ONE MORNING LAST MONTH, I awoke to a text from a friend that said, “Man, I look old. What do I do?” He’s a handsome guy, just over 50, and I fired back reassurances. But his message prompted me to examine my own, 37-year-old face in the mirror. I noticed exactly five forehead wrinkles emerging, some creases making themselves at home around my eyes, and—surely not—a hint of a jowl? Now I was stressing. Aging has never really scared me, but I’d rather not be mistaken for the Crypt Keeper anytime soon. So I began a hunt for a skin-care routine to help turn back the clock.
Michael Gilman, founder of Grooming Lounge, a men’s grooming retailer in McLean, Va., has encountered many guys fretting about crow’s feet. In the past two years, he’s fielded so many wrinkle-related inquiries from men in their 30s and 40s that he developed an in-store, anti-aging facial treatment and launched an anti-aging skin-care section on his site.

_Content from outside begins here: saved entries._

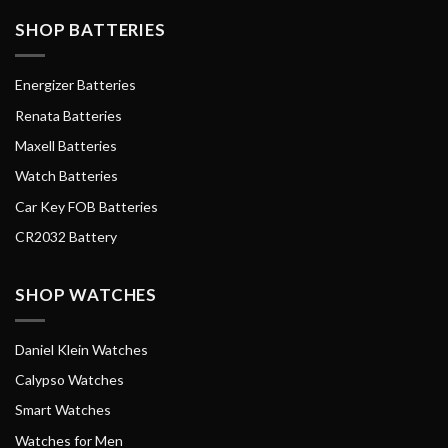
SHOP BATTERIES
Energizer Batteries
Renata Batteries
Maxell Batteries
Watch Batteries
Car Key FOB Batteries
CR2032 Battery
SHOP WATCHES
Daniel Klein Watches
Calypso Watches
Smart Watches
Watches for Men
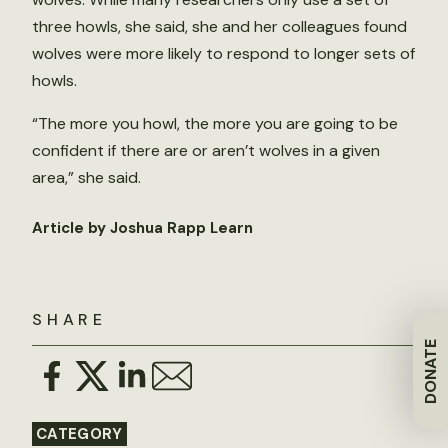
three howls, she said, she and her colleagues found
wolves were more likely to respond to longer sets of
howls.
“The more you howl, the more you are going to be
confident if there are or aren’t wolves in a given
area,” she said.
Article by Joshua Rapp Learn
SHARE
DONATE
CATEGORY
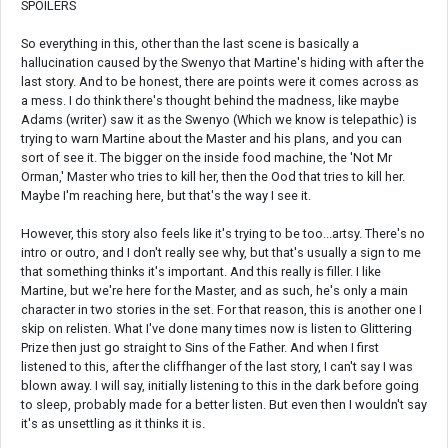
SPOILERS
So everything in this, other than the last scene is basically a
hallucination caused by the Swenyo that Martine's hiding with after the
last story. And to be honest, there are points were it comes across as
a mess. I do think there's thought behind the madness, like maybe
Adams (writer) saw it as the Swenyo (Which we know is telepathic) is
trying to warn Martine about the Master and his plans, and you can
sort of see it. The bigger on the inside food machine, the 'Not Mr
Orman,' Master who tries to kill her, then the Ood that tries to kill her.
Maybe I'm reaching here, but that's the way I see it.
However, this story also feels like it's trying to be too...artsy. There's no
intro or outro, and I don't really see why, but that's usually a sign to me
that something thinks it's important. And this really is filler. I like
Martine, but we're here for the Master, and as such, he's only a main
character in two stories in the set. For that reason, this is another one I
skip on relisten. What I've done many times now is listen to Glittering
Prize then just go straight to Sins of the Father. And when I first
listened to this, after the cliffhanger of the last story, I can't say I was
blown away. I will say, initially listening to this in the dark before going
to sleep, probably made for a better listen. But even then I wouldn't say
it's as unsettling as it thinks it is.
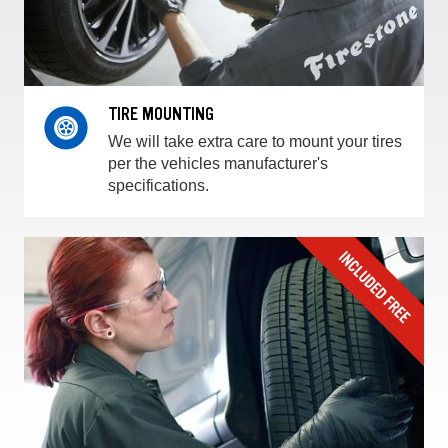
TIRE MOUNTING
We will take extra care to mount your tires
per the vehicles manufacturer's
specifications.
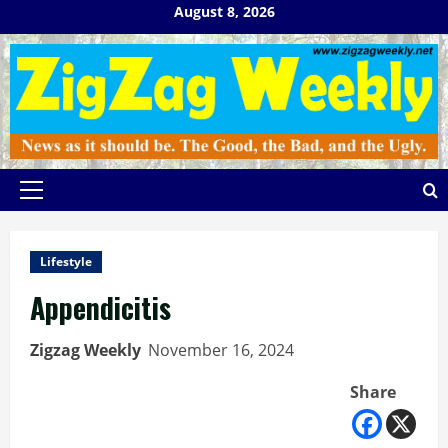
Skip
August 8, 2026
to
content
Primary
Menu
Lifestyle
Appendicitis
Zigzag Weekly
November 16, 2024
Share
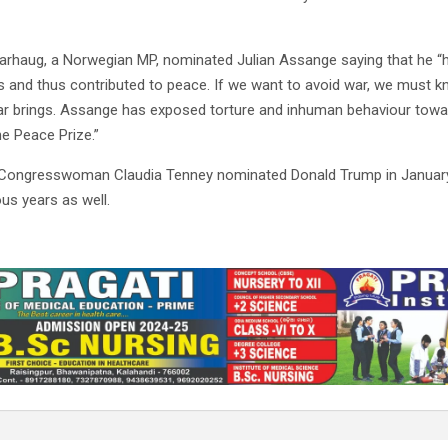
arhaug, a Norwegian MP, nominated Julian Assange saying that he 
 and thus contributed to peace. If we want to avoid war, we must k
r brings. Assange has exposed torture and inhuman behaviour towa
e Peace Prize.”
Congresswoman Claudia Tenney nominated Donald Trump in January
us years as well.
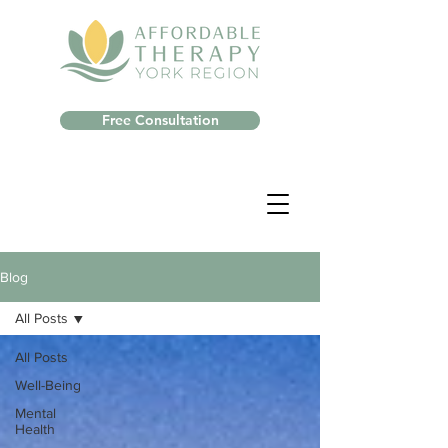
Free Consultation
Blog
All Posts
All Posts
Well-Being
Mental
Health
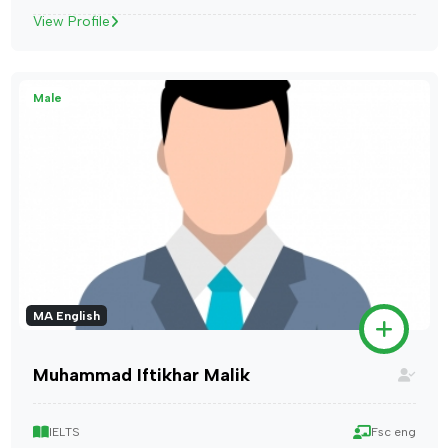
View Profile
Male
MA English
Muhammad Iftikhar Malik
IELTS
Fsc eng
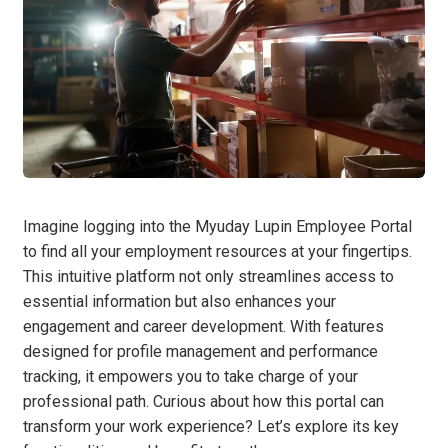
Imagine logging into the Myuday Lupin Employee Portal
to find all your employment resources at your fingertips.
This intuitive platform not only streamlines access to
essential information but also enhances your
engagement and career development. With features
designed for profile management and performance
tracking, it empowers you to take charge of your
professional path. Curious about how this portal can
transform your work experience? Let’s explore its key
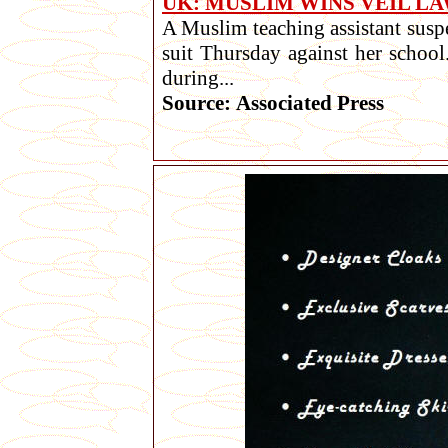
UK: MUSLIM WINS VEIL L
A Muslim teaching assistant suspe
suit Thursday against her school
during...
Source: Associated Press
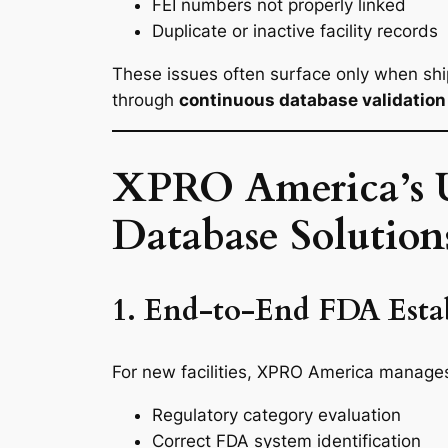
FEI numbers not properly linked
Duplicate or inactive facility records
These issues often surface only when shi
through
continuous database validation 
XPRO America’s U
Database Solution
1. End-to-End FDA Estab
For new facilities, XPRO America manages t
Regulatory category evaluation
Correct FDA system identification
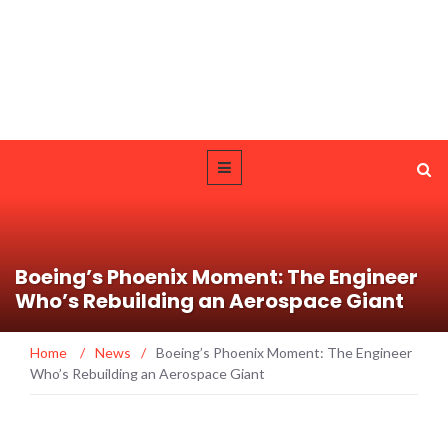
Boeing’s Phoenix Moment: The Engineer
Who’s Rebuilding an Aerospace Giant
Home
/
News
/
Boeing’s Phoenix Moment: The Engineer
Who’s Rebuilding an Aerospace Giant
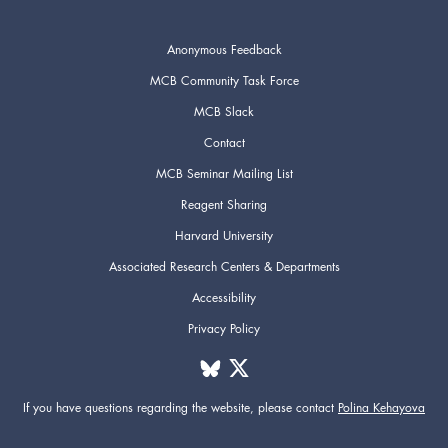
Anonymous Feedback
MCB Community Task Force
MCB Slack
Contact
MCB Seminar Mailing List
Reagent Sharing
Harvard University
Associated Research Centers & Departments
Accessibility
Privacy Policy
If you have questions regarding the website,
please contact
Polina Kehayova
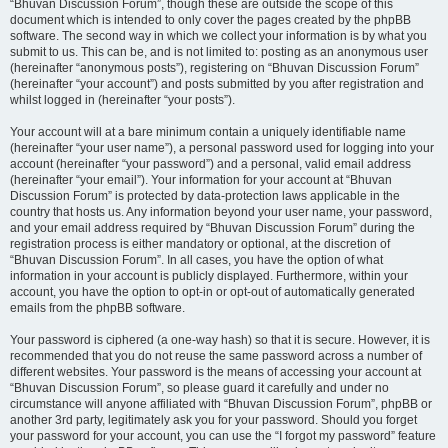
“Bhuvan Discussion Forum”, though these are outside the scope of this
document which is intended to only cover the pages created by the phpBB
software. The second way in which we collect your information is by what you
submit to us. This can be, and is not limited to: posting as an anonymous user
(hereinafter “anonymous posts”), registering on “Bhuvan Discussion Forum”
(hereinafter “your account”) and posts submitted by you after registration and
whilst logged in (hereinafter “your posts”).
Your account will at a bare minimum contain a uniquely identifiable name
(hereinafter “your user name”), a personal password used for logging into your
account (hereinafter “your password”) and a personal, valid email address
(hereinafter “your email”). Your information for your account at “Bhuvan
Discussion Forum” is protected by data-protection laws applicable in the
country that hosts us. Any information beyond your user name, your password,
and your email address required by “Bhuvan Discussion Forum” during the
registration process is either mandatory or optional, at the discretion of
“Bhuvan Discussion Forum”. In all cases, you have the option of what
information in your account is publicly displayed. Furthermore, within your
account, you have the option to opt-in or opt-out of automatically generated
emails from the phpBB software.
Your password is ciphered (a one-way hash) so that it is secure. However, it is
recommended that you do not reuse the same password across a number of
different websites. Your password is the means of accessing your account at
“Bhuvan Discussion Forum”, so please guard it carefully and under no
circumstance will anyone affiliated with “Bhuvan Discussion Forum”, phpBB or
another 3rd party, legitimately ask you for your password. Should you forget
your password for your account, you can use the “I forgot my password” feature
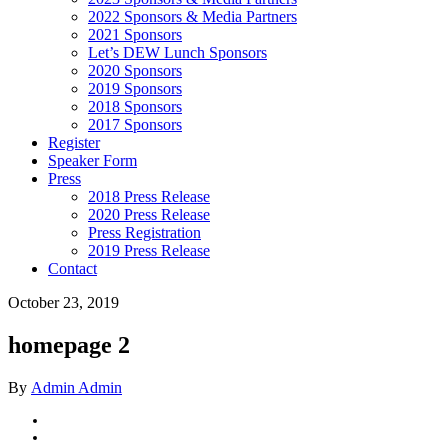
2022 Sponsors & Media Partners
2021 Sponsors
Let’s DEW Lunch Sponsors
2020 Sponsors
2019 Sponsors
2018 Sponsors
2017 Sponsors
Register
Speaker Form
Press
2018 Press Release
2020 Press Release
Press Registration
2019 Press Release
Contact
October 23, 2019
homepage 2
By
Admin Admin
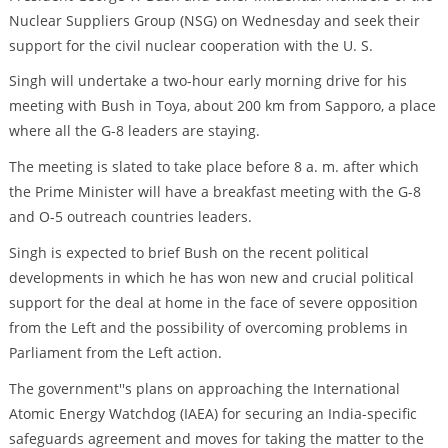
Nuclear Suppliers Group (NSG) on Wednesday and seek their
support for the civil nuclear cooperation with the U. S.
Singh will undertake a two-hour early morning drive for his
meeting with Bush in Toya, about 200 km from Sapporo, a place
where all the G-8 leaders are staying.
The meeting is slated to take place before 8 a. m. after which
the Prime Minister will have a breakfast meeting with the G-8
and O-5 outreach countries leaders.
Singh is expected to brief Bush on the recent political
developments in which he has won new and crucial political
support for the deal at home in the face of severe opposition
from the Left and the possibility of overcoming problems in
Parliament from the Left action.
The government''s plans on approaching the International
Atomic Energy Watchdog (IAEA) for securing an India-specific
safeguards agreement and moves for taking the matter to the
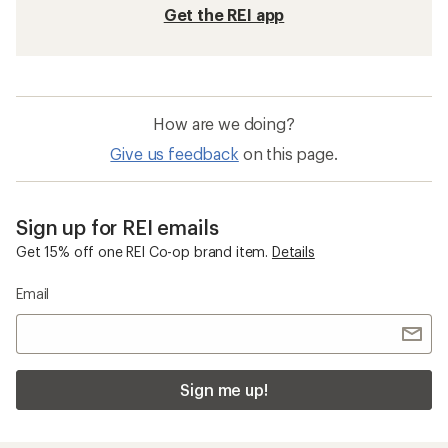
Get the REI app
How are we doing?
Give us feedback
on this page.
Sign up for REI emails
Get 15% off one REI Co-op brand item.
Details
Email
Sign me up!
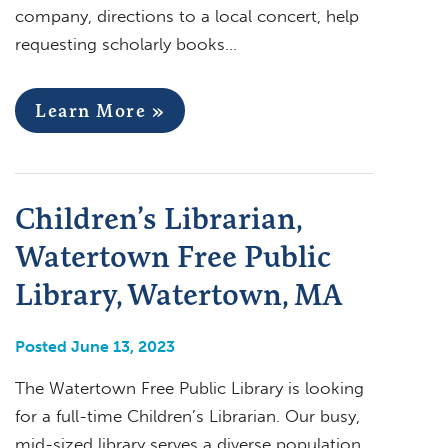
company, directions to a local concert, help
requesting scholarly books…
Learn More »
Children’s Librarian,
Watertown Free Public
Library, Watertown, MA
Posted June 13, 2023
The Watertown Free Public Library is looking
for a full-time Children’s Librarian. Our busy,
mid-sized library serves a diverse population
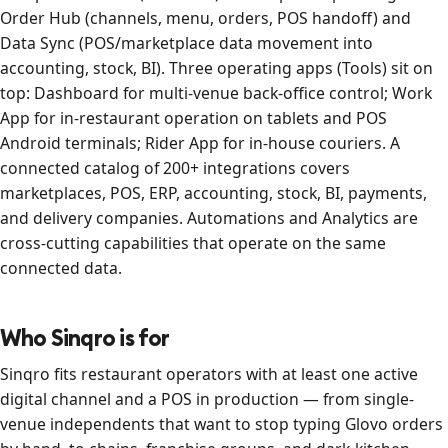
Order Hub (channels, menu, orders, POS handoff) and
Data Sync (POS/marketplace data movement into
accounting, stock, BI). Three operating apps (Tools) sit on
top: Dashboard for multi-venue back-office control; Work
App for in-restaurant operation on tablets and POS
Android terminals; Rider App for in-house couriers. A
connected catalog of 200+ integrations covers
marketplaces, POS, ERP, accounting, stock, BI, payments,
and delivery companies. Automations and Analytics are
cross-cutting capabilities that operate on the same
connected data.
Who Sinqro is for
Sinqro fits restaurant operators with at least one active
digital channel and a POS in production — from single-
venue independents that want to stop typing Glovo orders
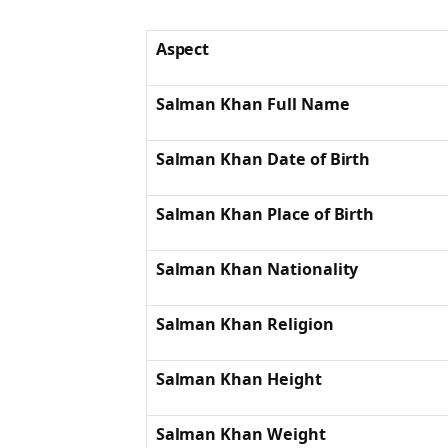
Aspect
Salman Khan Full Name
Salman Khan Date of Birth
Salman Khan Place of Birth
Salman Khan Nationality
Salman Khan Religion
Salman Khan Height
Salman Khan Weight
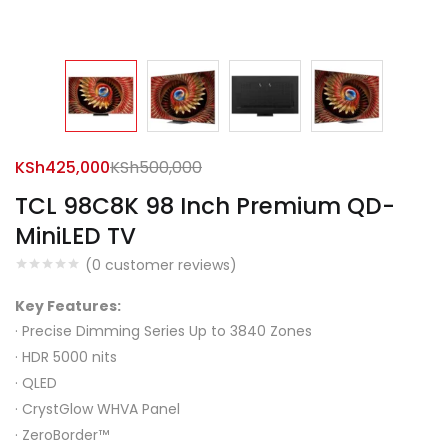
KSh
425,000
KSh
500,000
TCL 98C8K 98 Inch Premium QD-
MiniLED TV
(
0
customer reviews)
Key Features:
·
Precise Dimming Series Up to 3840 Zones
·
HDR 5000 nits
·
QLED
·
CrystGlow WHVA Panel
·
ZeroBorder™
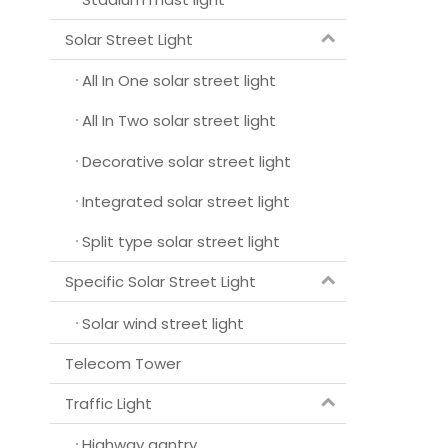
Solar Street Light
All In One solar street light
All In Two solar street light
Decorative solar street light
Integrated solar street light
Split type solar street light
Specific Solar Street Light
Solar wind street light
Telecom Tower
Traffic Light
Highway gantry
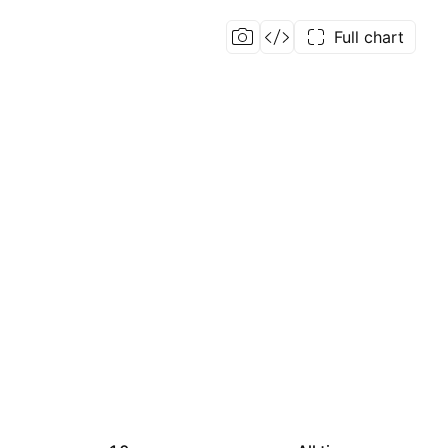
Full chart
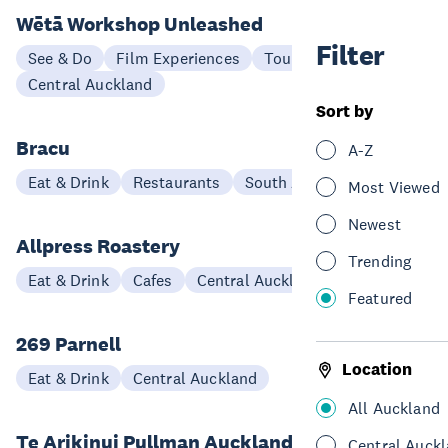
Wētā Workshop Unleashed
Filter
See & Do
Film Experiences
Tours
Central Auckland
Sort by
Bracu
A-Z
Eat & Drink
Restaurants
South Auckland
Most Viewed
Newest
Allpress Roastery
Trending
Eat & Drink
Cafes
Central Auckland
Featured
269 Parnell
Location
Eat & Drink
Central Auckland
All Auckland
Te Arikinui Pullman Auckland Airport
Central Auck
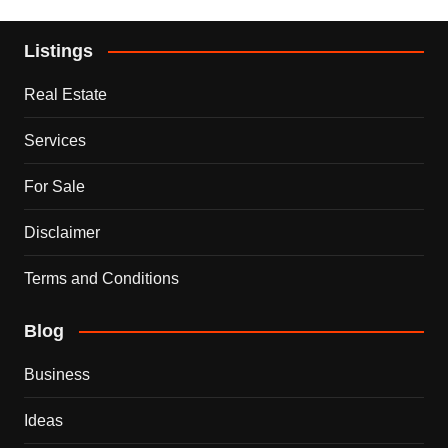
Listings
Real Estate
Services
For Sale
Disclaimer
Terms and Conditions
Blog
Business
Ideas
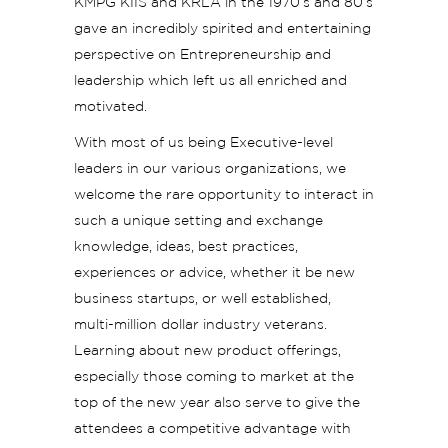
KMPG KIIS and KRLA in the 1970’s and 80’s
gave an incredibly spirited and entertaining
perspective on Entrepreneurship and
leadership which left us all enriched and
motivated.
With most of us being Executive-level
leaders in our various organizations, we
welcome the rare opportunity to interact in
such a unique setting and exchange
knowledge, ideas, best practices,
experiences or advice, whether it be new
business startups, or well established,
multi-million dollar industry veterans.
Learning about new product offerings,
especially those coming to market at the
top of the new year also serve to give the
attendees a competitive advantage with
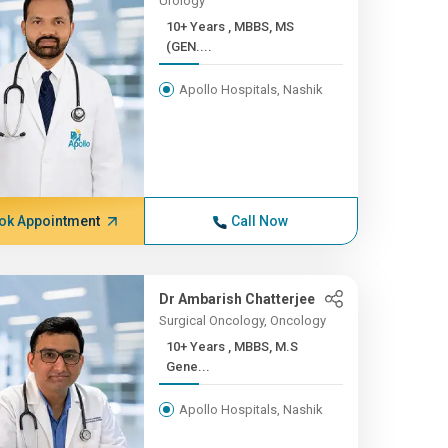
Urology
10+ Years , MBBS, MS
(GEN....
Apollo Hospitals, Nashik
ok Appointment
Call Now
Dr Ambarish Chatterjee
Surgical Oncology, Oncology
10+ Years , MBBS, M.S
Gene...
Apollo Hospitals, Nashik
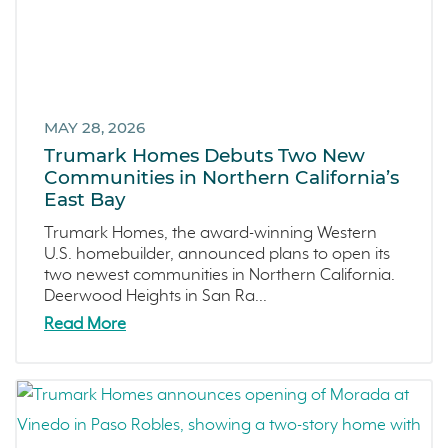
Sea Haven
June 2023 (5)
Avila Ranch
May 2023 (2)
San Luis Obispo
April 2023 (5)
Marina
March 2023 (7)
Washington
MAY 28, 2026
February 2023 (4)
Trumark Homes Debuts Two New
Copper River
January 2023 (6)
Communities in Northern California’s
Central California
December 2022 (4)
East Bay
Fresno
November 2022 (3)
Trumark Homes, the award-winning Western
Construction Phases
October 2022 (3)
U.S. homebuilder, announced plans to open its
two newest communities in Northern California.
Dahlia
September 2022 (5)
Deerwood Heights in San Ra...
Mortgage Rates
August 2022 (2)
Read More
Ventura County Coast
July 2022 (4)
Homeowner Testimonial
June 2022 (5)
Vistas
May 2022 (2)
Mockingbird Canyon
April 2022 (4)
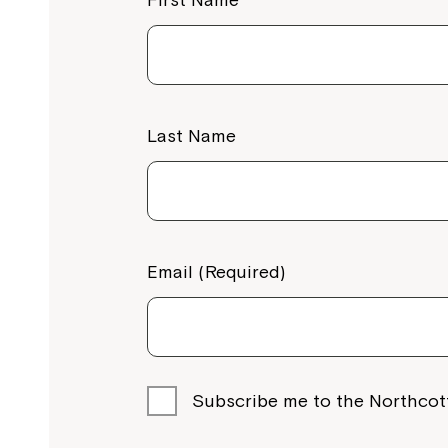
Gold Coast
Northcott Gold Coast, 1 Byth Street, Arun
4214
Call
1800 818 286
View Services
Last Name
Brisbane North
Strathpine Plaza Shopping Centre (Shop 
451 Gympie Rd, Strathpine QLD 4500
Email (Required)
Call
1800 818 286
View Services
Brisbane South
Subscribe me to the Northcot
Northcott Brisbane South, 2/10 Station Av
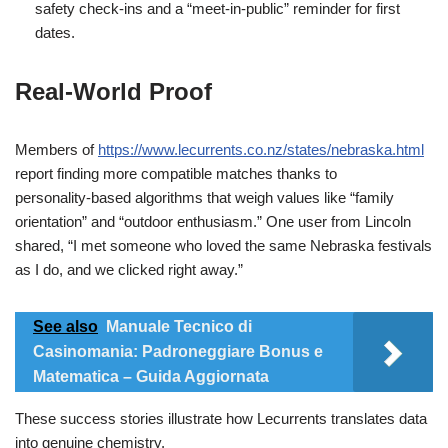
safety check‑ins and a “meet‑in‑public” reminder for first
dates.
Real‑World Proof
Members of
https://www.lecurrents.co.nz/states/nebraska.html
report finding more compatible matches thanks to
personality‑based algorithms that weigh values like “family
orientation” and “outdoor enthusiasm.” One user from Lincoln
shared, “I met someone who loved the same Nebraska festivals
as I do, and we clicked right away.”
See also
Manuale Tecnico di
Casinomania: Padroneggiare Bonus e
Matematica – Guida Aggiornata
These success stories illustrate how Lecurrents translates data
into genuine chemistry.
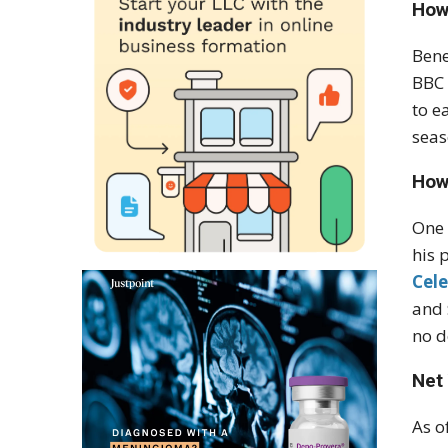
How
Bene
BBC 
to e
seas
How
One 
his 
Cele
and 
no d
Net
As o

Both have been hits, he said, adding that, in his experience, men are getting more comfortable expressing their desire to look youthful. No longer, it seems, are guys willing to wrinkle in silence.
Anti-aging has long been a hot topic in women’s skin care, but products purporting to tighten and brighten skin are increasingly being aimed at men. In recent years men’s brands including Jack Black and Jaxon Lane have released “brightening boosters,” “super serums” and other elixirs with names that imply magic at work. In September, Brad Pitt—perhaps leveraging his role as a reverse-ager in the 2008 film “The Curious Case of Benjamin Button”—launched a unisex brand that sells a $385 serum designed to promote youthfulness.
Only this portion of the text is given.